### To do
Hunt for the word "シヴィライゼーション" across the entries below, copying each line that holds it.

Extracted data entries
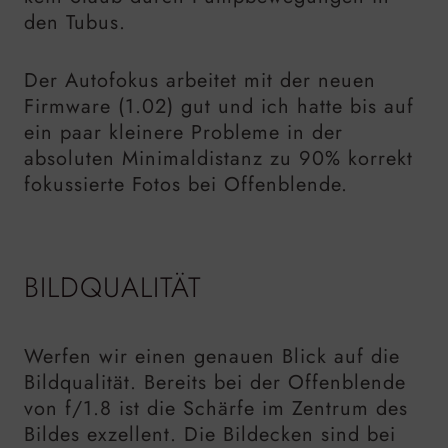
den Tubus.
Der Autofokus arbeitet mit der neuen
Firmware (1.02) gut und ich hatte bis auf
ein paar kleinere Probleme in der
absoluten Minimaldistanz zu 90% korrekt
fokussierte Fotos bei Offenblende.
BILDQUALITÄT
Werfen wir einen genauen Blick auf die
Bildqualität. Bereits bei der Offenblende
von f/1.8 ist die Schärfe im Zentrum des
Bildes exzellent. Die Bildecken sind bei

==

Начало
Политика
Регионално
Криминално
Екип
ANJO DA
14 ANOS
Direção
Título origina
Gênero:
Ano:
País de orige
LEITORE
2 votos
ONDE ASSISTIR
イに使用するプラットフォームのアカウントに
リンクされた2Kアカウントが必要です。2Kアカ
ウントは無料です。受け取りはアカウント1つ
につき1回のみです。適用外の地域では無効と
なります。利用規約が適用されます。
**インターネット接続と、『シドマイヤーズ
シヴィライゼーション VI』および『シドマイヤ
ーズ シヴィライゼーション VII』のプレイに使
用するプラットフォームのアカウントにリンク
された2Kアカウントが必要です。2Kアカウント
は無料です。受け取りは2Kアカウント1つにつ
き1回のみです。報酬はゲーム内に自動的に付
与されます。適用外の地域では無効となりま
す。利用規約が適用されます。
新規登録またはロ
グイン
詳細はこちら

...

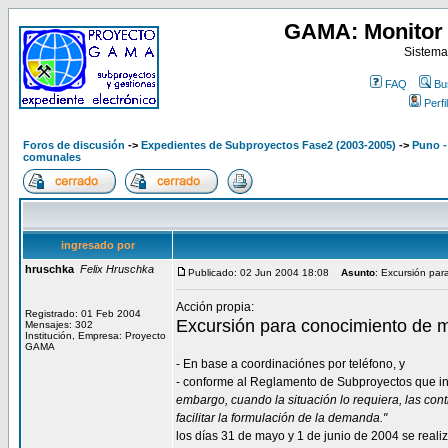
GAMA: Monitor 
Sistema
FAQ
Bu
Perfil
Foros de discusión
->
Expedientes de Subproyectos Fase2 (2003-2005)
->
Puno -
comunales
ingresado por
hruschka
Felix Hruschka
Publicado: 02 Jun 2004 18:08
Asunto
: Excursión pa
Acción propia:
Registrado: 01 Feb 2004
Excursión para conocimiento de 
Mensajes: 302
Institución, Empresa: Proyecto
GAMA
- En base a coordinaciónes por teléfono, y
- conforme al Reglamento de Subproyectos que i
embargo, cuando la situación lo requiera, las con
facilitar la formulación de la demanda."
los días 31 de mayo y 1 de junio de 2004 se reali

### Answer box
シヴィライゼーション VI』および『シドマイヤ
ーズ シヴィライゼーション VII』のプレイに使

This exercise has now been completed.